Remark Actually, the curve is under-smooth with this optimal bandwidth. Optimal bandwidth can vary based on the choices. We accecpt reasonable tuning parameters and MSE.
b)
n = nrow(train)
p = 2
lambda.1 = (4 / (p+2))^(1/(p+4)) * n^(-1/(p+4)) * sd(train$time)
lambda.2 = (4 / (p+2))^(1/(p+4)) * n^(-1/(p+4)) * sd(train$wind)
# bandwidth
lambda = c(lambda.1, lambda.2)
print(lambda)
## [1] 0.1150768 0.8821737
GaussianKernel_2 <- function(x, y, bw){
exp(- ((x - y)/bw)^2 / 2)
}
KernelReg_2 <- function(x, y, testx, bw){
pred = rep(NA, nrow(testx))
p = length(bw)
for (i in 1:nrow(testx)){
w_mat = matrix(0, nrow = nrow(x), ncol= p)
for(j in 1:p){
w_mat[,j] = GaussianKernel_2(testx[i, j], x[, j], bw[j])
}
w <- apply(w_mat, 1, prod)
pred[i] = sum(y * w) / sum(w)
}
return(pred)
}
Pred_G_multi = KernelReg_2(cbind(train$time, train$wind), train$ozone,
testx = cbind(test$time, test$wind), bw = lambda)

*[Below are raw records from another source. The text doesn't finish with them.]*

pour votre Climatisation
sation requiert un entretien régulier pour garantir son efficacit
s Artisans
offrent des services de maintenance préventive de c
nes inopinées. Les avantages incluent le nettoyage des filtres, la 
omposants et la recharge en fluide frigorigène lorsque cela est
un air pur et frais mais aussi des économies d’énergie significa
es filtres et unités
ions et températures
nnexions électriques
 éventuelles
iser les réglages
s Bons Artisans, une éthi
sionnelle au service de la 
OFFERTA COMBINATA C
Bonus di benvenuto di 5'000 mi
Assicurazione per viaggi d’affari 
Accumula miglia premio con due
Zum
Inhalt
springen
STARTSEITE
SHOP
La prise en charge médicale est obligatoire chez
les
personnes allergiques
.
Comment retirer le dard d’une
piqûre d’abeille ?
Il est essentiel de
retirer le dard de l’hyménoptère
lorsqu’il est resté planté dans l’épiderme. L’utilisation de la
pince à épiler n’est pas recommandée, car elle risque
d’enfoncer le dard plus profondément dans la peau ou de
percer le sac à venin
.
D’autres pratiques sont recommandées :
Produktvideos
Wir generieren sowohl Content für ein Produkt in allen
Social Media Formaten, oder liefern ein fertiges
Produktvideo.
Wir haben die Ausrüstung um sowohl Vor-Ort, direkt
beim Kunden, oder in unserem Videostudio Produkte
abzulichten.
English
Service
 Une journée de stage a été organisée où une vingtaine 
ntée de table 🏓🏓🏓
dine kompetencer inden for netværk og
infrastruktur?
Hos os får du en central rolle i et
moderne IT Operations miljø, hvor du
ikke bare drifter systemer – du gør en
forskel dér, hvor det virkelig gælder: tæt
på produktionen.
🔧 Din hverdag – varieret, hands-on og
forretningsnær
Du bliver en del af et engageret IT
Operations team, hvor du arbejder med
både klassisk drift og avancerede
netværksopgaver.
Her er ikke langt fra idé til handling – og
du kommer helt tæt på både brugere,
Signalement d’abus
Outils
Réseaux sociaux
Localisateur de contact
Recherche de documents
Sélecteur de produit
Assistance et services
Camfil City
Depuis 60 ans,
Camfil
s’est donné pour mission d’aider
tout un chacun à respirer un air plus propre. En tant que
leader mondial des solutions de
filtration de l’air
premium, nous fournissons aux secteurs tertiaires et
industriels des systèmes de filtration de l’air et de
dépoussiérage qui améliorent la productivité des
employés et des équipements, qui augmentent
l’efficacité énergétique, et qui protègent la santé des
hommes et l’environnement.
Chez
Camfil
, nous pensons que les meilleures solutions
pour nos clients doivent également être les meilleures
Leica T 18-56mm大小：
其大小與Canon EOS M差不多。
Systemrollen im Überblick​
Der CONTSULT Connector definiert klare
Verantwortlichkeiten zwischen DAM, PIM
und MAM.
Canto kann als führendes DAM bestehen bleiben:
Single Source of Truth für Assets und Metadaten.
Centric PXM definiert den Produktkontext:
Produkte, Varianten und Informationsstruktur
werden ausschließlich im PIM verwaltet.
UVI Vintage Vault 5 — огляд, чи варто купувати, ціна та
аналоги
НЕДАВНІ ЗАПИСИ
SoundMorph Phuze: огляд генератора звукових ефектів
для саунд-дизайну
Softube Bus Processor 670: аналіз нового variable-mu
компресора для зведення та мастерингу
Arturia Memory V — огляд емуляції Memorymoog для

mse <- mean((Pred_G_multi- test$ozone)^2)
print(mse)
## [1] 32.38576
We choose \(\lambda\) as 0.1150768, 0.8821737. The MSE on testing set is 32.3857569.
Remark: Compared to the MSE of rule-of-thumb model (or other models) in question 1: Epanechnikov: 29.8737358 and Gaussian: 30.0758595. We can see our mse is not better than previous one.
c)
First, we would expect the bias rate to remain unchanged, since the distance of a point that is \(\lambda\) away from the target point in both covariates would have enjoy the same rate of bias as in a one-dimensional case. This is can be shown in a two-dimensional Tyler expansion of the density function.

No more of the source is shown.